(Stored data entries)
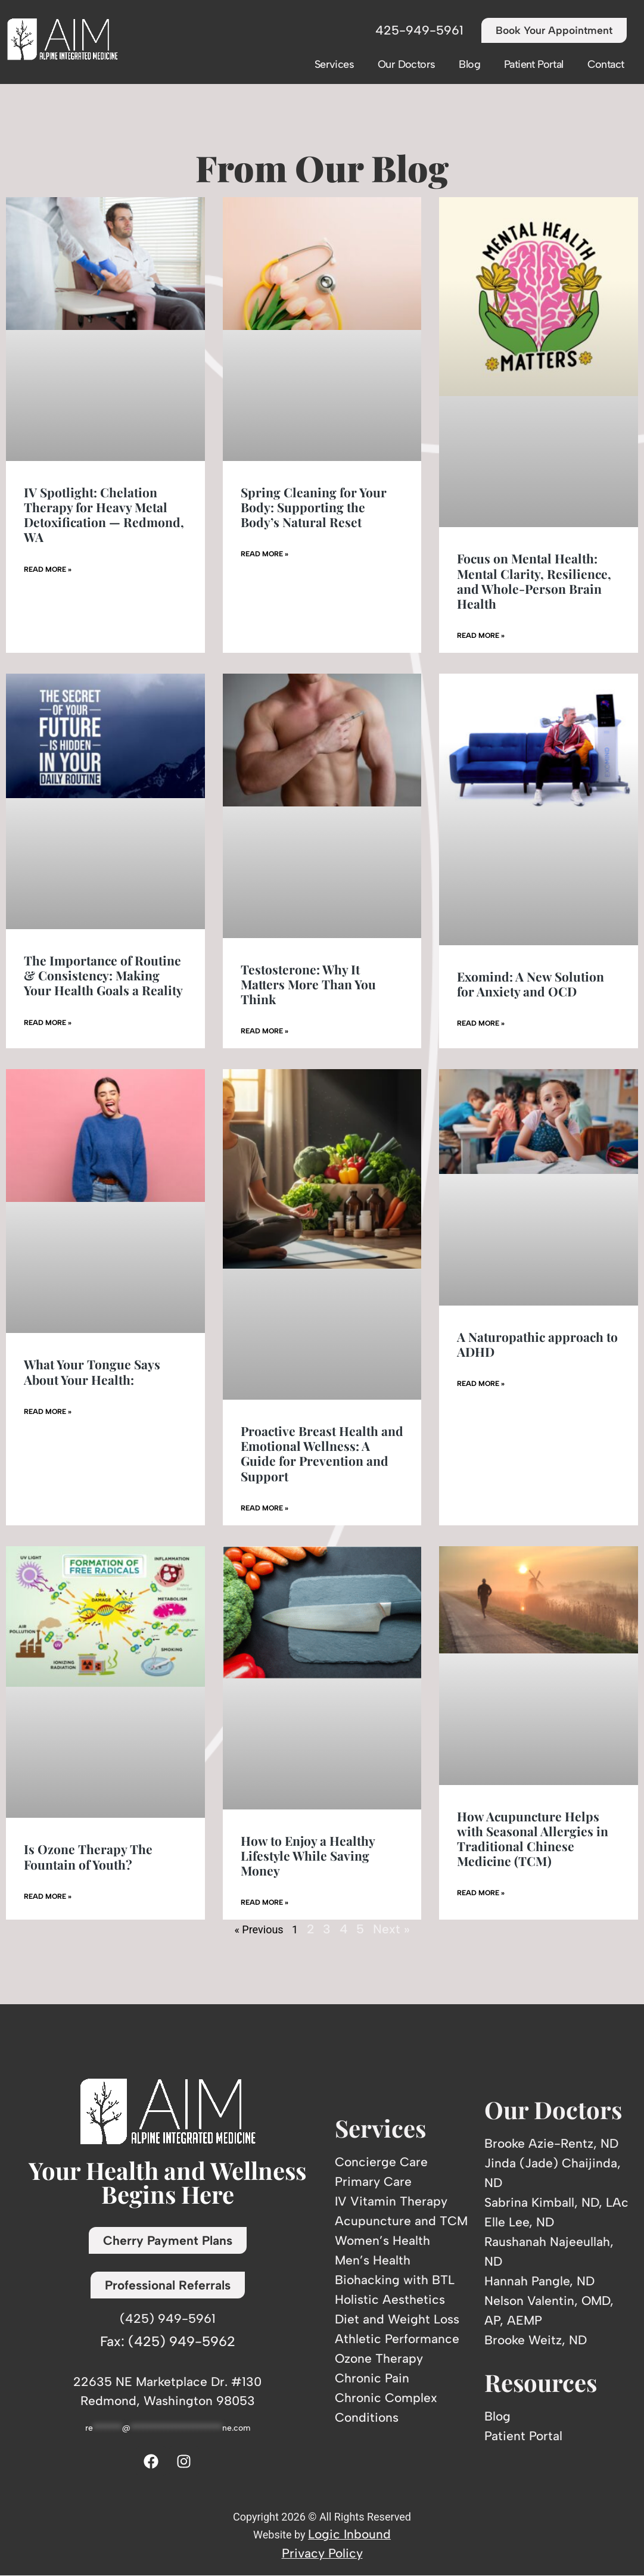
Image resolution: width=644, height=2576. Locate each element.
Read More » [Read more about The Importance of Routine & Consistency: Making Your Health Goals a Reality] (47, 1022)
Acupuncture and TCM (401, 2220)
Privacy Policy (322, 2553)
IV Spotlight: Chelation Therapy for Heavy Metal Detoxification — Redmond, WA (104, 515)
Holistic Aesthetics (390, 2299)
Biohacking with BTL (395, 2279)
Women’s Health (382, 2240)
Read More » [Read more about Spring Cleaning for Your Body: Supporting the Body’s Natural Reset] (264, 554)
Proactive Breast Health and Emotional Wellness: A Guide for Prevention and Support (322, 1453)
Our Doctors (406, 64)
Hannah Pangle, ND (539, 2281)
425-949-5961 (415, 30)
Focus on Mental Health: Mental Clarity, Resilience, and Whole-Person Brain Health (534, 581)
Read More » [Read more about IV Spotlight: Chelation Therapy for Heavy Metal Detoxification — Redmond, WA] (47, 569)
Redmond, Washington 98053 (167, 2400)
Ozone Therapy (379, 2358)
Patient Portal (534, 64)
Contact (605, 64)
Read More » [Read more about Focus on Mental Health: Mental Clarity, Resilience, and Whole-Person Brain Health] (481, 636)
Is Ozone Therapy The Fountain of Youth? (88, 1857)
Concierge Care (381, 2161)
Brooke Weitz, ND (535, 2340)
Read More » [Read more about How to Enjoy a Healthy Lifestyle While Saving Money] (264, 1903)
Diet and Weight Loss (397, 2319)
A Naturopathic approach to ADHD (537, 1344)
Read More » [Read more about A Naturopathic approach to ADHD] (481, 1383)
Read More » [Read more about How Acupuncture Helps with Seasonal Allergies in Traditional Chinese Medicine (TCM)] (481, 1893)
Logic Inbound (349, 2534)
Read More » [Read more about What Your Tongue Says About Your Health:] (47, 1411)
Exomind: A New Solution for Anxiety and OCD (530, 983)
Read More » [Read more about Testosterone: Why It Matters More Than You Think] (264, 1031)
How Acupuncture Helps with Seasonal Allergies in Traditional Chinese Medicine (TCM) (532, 1839)
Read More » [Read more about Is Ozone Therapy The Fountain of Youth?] (47, 1896)
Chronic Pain (372, 2378)
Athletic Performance (397, 2338)
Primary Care (373, 2181)
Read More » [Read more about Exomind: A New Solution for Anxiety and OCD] (481, 1024)
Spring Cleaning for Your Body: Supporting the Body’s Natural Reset (314, 507)
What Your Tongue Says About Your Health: (92, 1372)
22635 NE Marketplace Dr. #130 (167, 2382)
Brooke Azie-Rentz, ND (551, 2143)
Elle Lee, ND (519, 2222)
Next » (391, 1929)
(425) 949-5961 (168, 2318)
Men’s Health (372, 2260)
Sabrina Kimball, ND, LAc (556, 2202)
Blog (469, 64)
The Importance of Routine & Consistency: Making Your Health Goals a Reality (103, 975)
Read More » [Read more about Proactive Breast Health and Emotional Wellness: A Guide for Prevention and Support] (264, 1508)
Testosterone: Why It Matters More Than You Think (308, 984)
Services (334, 64)
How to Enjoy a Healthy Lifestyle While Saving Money (308, 1855)
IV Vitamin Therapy (391, 2201)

- [What this task involves] Could you please write out the entries exactly as they are, with every picture left out?

- [Task output]
Image resolution: width=644, height=2576. Locate each element.
Read More » [Read more about The Importance of Routine & Consistency: Making Your Health Goals a Reality] (47, 1022)
Acupuncture and TCM (401, 2220)
Privacy Policy (322, 2553)
IV Spotlight: Chelation Therapy for Heavy Metal Detoxification — Redmond, WA (104, 515)
Holistic Aesthetics (390, 2299)
Biohacking with BTL (395, 2279)
Women’s Health (382, 2240)
Read More » [Read more about Spring Cleaning for Your Body: Supporting the Body’s Natural Reset] (264, 554)
Proactive Breast Health and Emotional Wellness: A Guide for Prevention and Support (322, 1453)
Our Doctors (406, 64)
Hannah Pangle, ND (539, 2281)
425-949-5961 (415, 30)
Focus on Mental Health: Mental Clarity, Resilience, and Whole-Person Brain Health (534, 581)
Read More » [Read more about IV Spotlight: Chelation Therapy for Heavy Metal Detoxification — Redmond, WA] (47, 569)
Redmond, Washington 98053 (167, 2400)
Ozone Therapy (379, 2358)
Patient Portal (534, 64)
Contact (605, 64)
Read More » [Read more about Focus on Mental Health: Mental Clarity, Resilience, and Whole-Person Brain Health] (481, 636)
Is Ozone Therapy The Fountain of Youth? (88, 1857)
Concierge Care (381, 2161)
Brooke Weitz, ND (535, 2340)
Read More » [Read more about How to Enjoy a Healthy Lifestyle While Saving Money] (264, 1903)
Diet and Weight Loss (397, 2319)
A Naturopathic approach to ADHD (537, 1344)
Read More » [Read more about A Naturopathic approach to ADHD] (481, 1383)
Read More » [Read more about How Acupuncture Helps with Seasonal Allergies in Traditional Chinese Medicine (TCM)] (481, 1893)
Logic Inbound (349, 2534)
Read More » [Read more about What Your Tongue Says About Your Health:] (47, 1411)
Exomind: A New Solution for Anxiety and OCD (530, 983)
Read More » [Read more about Testosterone: Why It Matters More Than You Think] (264, 1031)
How Acupuncture Helps with Seasonal Allergies in Traditional Chinese Medicine (TCM) (532, 1839)
Read More » [Read more about Is Ozone Therapy The Fountain of Youth?] (47, 1896)
Chronic Pain (372, 2378)
Athletic Performance (397, 2338)
Primary Care (373, 2181)
Read More » [Read more about Exomind: A New Solution for Anxiety and OCD] (481, 1024)
Spring Cleaning for Your Body: Supporting the Body’s Natural Reset (314, 507)
What Your Tongue Says About Your Health: (92, 1372)
22635 NE Marketplace Dr. #130 (167, 2382)
Brooke Azie-Rentz, ND (551, 2143)
Elle Lee, ND (519, 2222)
Next » (391, 1929)
(425) 949-5961 (168, 2318)
Men’s Health (372, 2260)
Sabrina Kimball, ND, LAc (556, 2202)
Blog (469, 64)
The Importance of Routine & Consistency: Making Your Health Goals a Reality (103, 975)
Read More » [Read more about Proactive Breast Health and Emotional Wellness: A Guide for Prevention and Support] (264, 1508)
Testosterone: Why It Matters More Than You Think (308, 984)
Services (334, 64)
How to Enjoy a Healthy Lifestyle While Saving Money (308, 1855)
IV Vitamin Therapy (391, 2201)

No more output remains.